**Problem statement**
Copy, from the data below, every line that has "class" in it.

[Page layout parsing data]
────────────────

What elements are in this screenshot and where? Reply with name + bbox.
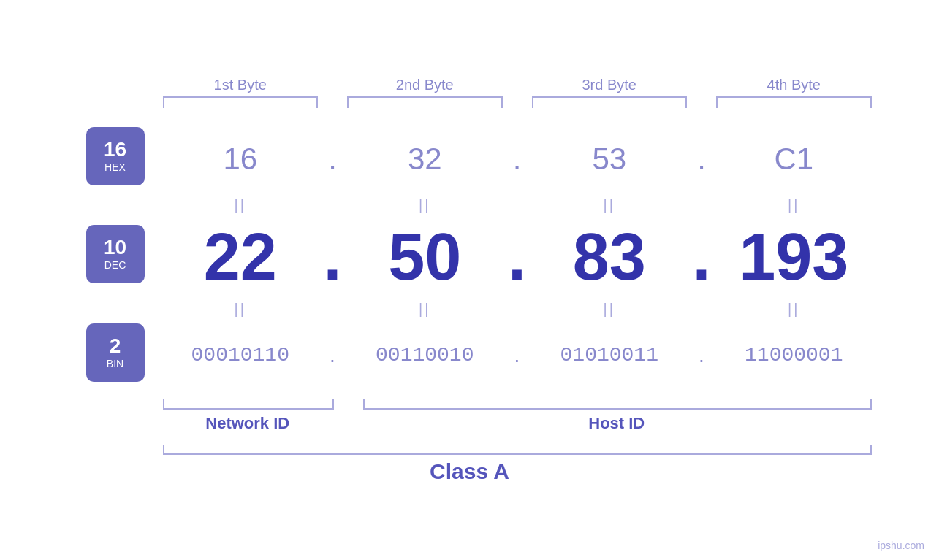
dec-val-4: 193 bbox=[739, 220, 848, 294]
byte-header-1: 1st Byte bbox=[163, 77, 319, 93]
bin-val-2: 00110010 bbox=[376, 344, 474, 367]
equals-1-3: || bbox=[532, 197, 688, 214]
equals-1-1: || bbox=[163, 197, 319, 214]
byte-header-2: 2nd Byte bbox=[347, 77, 503, 93]
dec-row: 10 DEC 22 . 50 . 83 . 193 bbox=[68, 220, 872, 295]
dec-val-1: 22 bbox=[204, 220, 277, 294]
top-bracket-1 bbox=[163, 96, 319, 108]
sep-dec-3: . bbox=[692, 220, 710, 294]
bin-val-1: 00010110 bbox=[191, 344, 289, 367]
equals-1-2: || bbox=[347, 197, 503, 214]
sep-bin-1: . bbox=[330, 344, 335, 367]
sep-bin-2: . bbox=[514, 344, 520, 367]
top-bracket-3 bbox=[532, 96, 688, 108]
hex-val-3: 53 bbox=[592, 142, 626, 176]
byte-header-4: 4th Byte bbox=[716, 77, 872, 93]
equals-1-4: || bbox=[716, 197, 872, 214]
top-bracket-2 bbox=[347, 96, 503, 108]
sep-bin-3: . bbox=[699, 344, 704, 367]
sep-hex-2: . bbox=[513, 142, 522, 176]
sep-dec-2: . bbox=[508, 220, 526, 294]
watermark: ipshu.com bbox=[878, 540, 924, 551]
sep-hex-1: . bbox=[328, 142, 337, 176]
sep-hex-3: . bbox=[697, 142, 706, 176]
dec-badge: 10 DEC bbox=[86, 225, 145, 283]
class-label: Class A bbox=[430, 459, 509, 483]
class-bracket bbox=[163, 445, 872, 455]
host-id-label: Host ID bbox=[588, 414, 645, 432]
equals-2-2: || bbox=[347, 301, 503, 318]
top-bracket-4 bbox=[716, 96, 872, 108]
sep-dec-1: . bbox=[323, 220, 341, 294]
byte-header-3: 3rd Byte bbox=[532, 77, 688, 93]
bin-row: 2 BIN 00010110 . 00110010 . 01010011 . 1… bbox=[68, 323, 872, 388]
equals-2-3: || bbox=[532, 301, 688, 318]
equals-2-1: || bbox=[163, 301, 319, 318]
hex-val-2: 32 bbox=[408, 142, 442, 176]
bin-val-3: 01010011 bbox=[560, 344, 658, 367]
main-container: 1st Byte 2nd Byte 3rd Byte 4th Byte 16 H… bbox=[68, 77, 872, 484]
bin-badge: 2 BIN bbox=[86, 323, 145, 382]
dec-val-3: 83 bbox=[573, 220, 646, 294]
network-id-label: Network ID bbox=[205, 414, 289, 432]
hex-val-1: 16 bbox=[223, 142, 257, 176]
bottom-bracket-network bbox=[163, 399, 335, 410]
hex-row: 16 HEX 16 . 32 . 53 . C1 bbox=[68, 127, 872, 191]
hex-badge: 16 HEX bbox=[86, 127, 145, 185]
bin-val-4: 11000001 bbox=[745, 344, 843, 367]
dec-val-2: 50 bbox=[388, 220, 461, 294]
equals-2-4: || bbox=[716, 301, 872, 318]
hex-val-4: C1 bbox=[774, 142, 813, 176]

────────────────

**Exercise response**
class-label: Class A bbox=[430, 459, 509, 483]
class-bracket bbox=[163, 445, 872, 455]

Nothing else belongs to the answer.